His fairy tale started when he joined the national team, Harambee Stars. He was barely 15 years.
‘Muthurwa Stadium’ an abandoned square of land is where he played his academy soccer, he will punctuate the sessions with schoolwork and on weekends sneak in a make-shift iron-sheet thatched room to watch some English Football.
“I loved watching great players like Paul Scholes and Roy Keane,” he recalls.
Joining Beerschot FC, a Belgian based soccer, was almost turning a fiction life. He only interacted with European players via live channels beaming in European Fixtures via a screen that almost looked like a gramophone.
The 24 year old spell at Celtic FC , a Scottish based Club in UK was so successful that he so one of the top EPL club, Southampton FC develop more interest in the defensive midfielder.

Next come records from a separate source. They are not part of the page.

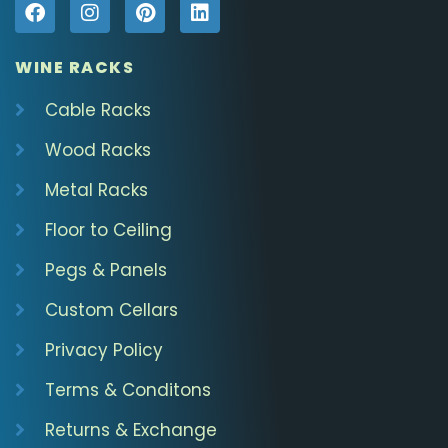
WINE RACKS
Cable Racks
Wood Racks
Metal Racks
Floor to Ceiling
Pegs & Panels
Custom Cellars
Privacy Policy
Terms & Conditons
Returns & Exchange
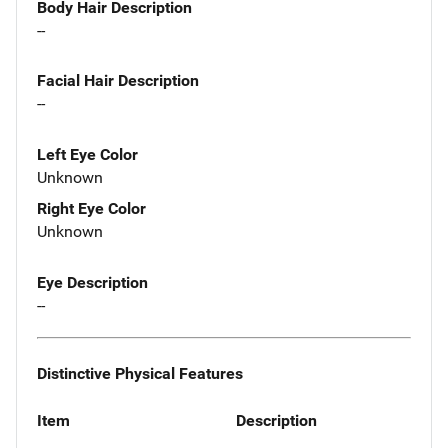
Body Hair Description
--
Facial Hair Description
--
Left Eye Color
Unknown
Right Eye Color
Unknown
Eye Description
--
Distinctive Physical Features
Item
Description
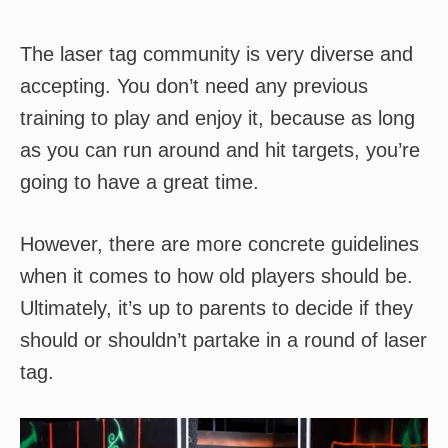
The laser tag community is very diverse and
accepting. You don’t need any previous
training to play and enjoy it, because as long
as you can run around and hit targets, you’re
going to have a great time.
However, there are more concrete guidelines
when it comes to how old players should be.
Ultimately, it’s up to parents to decide if they
should or shouldn’t partake in a round of laser
tag.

He later went into the books of records for being the first Kenyan citizen to play in EPL and also score a goal in the top leading commercialized league in the world.

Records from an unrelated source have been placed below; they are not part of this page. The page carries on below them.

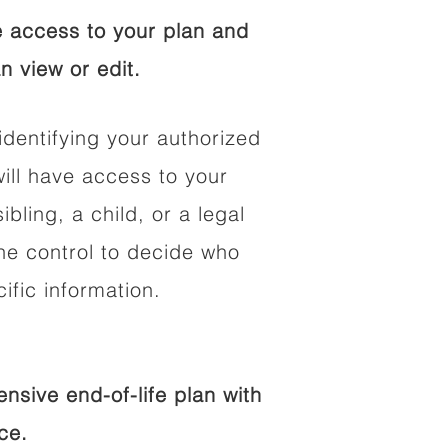
 access to your plan and
n view or edit.
identifying your authorized
ll have access to your
ibling, a child, or a legal
he control to decide who
fic information.
sive end-of-life plan with
ce.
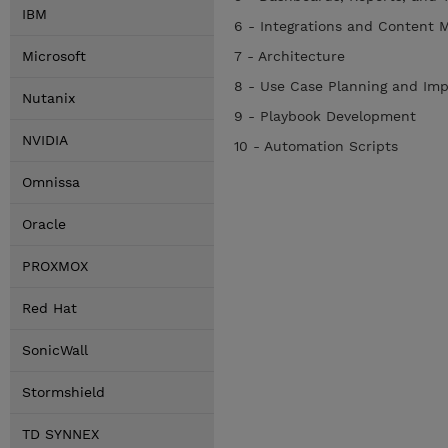
IBM
6 - Integrations and Content
Microsoft
7 - Architecture
8 - Use Case Planning and Im
Nutanix
9 - Playbook Development
NVIDIA
10 - Automation Scripts
Omnissa
Oracle
PROXMOX
Red Hat
SonicWall
Stormshield
TD SYNNEX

‘After scoring my first goal, I slept at 4.am,’ he says on the goal that came against a good side, Swansea FC.
He also scored a long range of 45 yard record-goal that earned the saints crucial points in their 2014/2015 campaign.
“It is always great to work with Victor Wanyama because he is a great player and always on time,” Ronald Koeman, Saints head coach praised him adding that he has a difference with other European players.
The difference is that he knows what to do to come to the premier league, adds Koeman.
Today, Wanyama’s tale looks even to grow out of his hands as he had anticipated before as there has been massive interests from Arsene Wenger of Arsenal and Mauricio Pochettino of Tottenham Hot Spurs.
For him, where one comes from especially if it is in Africa, matters so much. Rather than focusing on the future alone.
“You have to be a lion to come from such a background,” he concludes.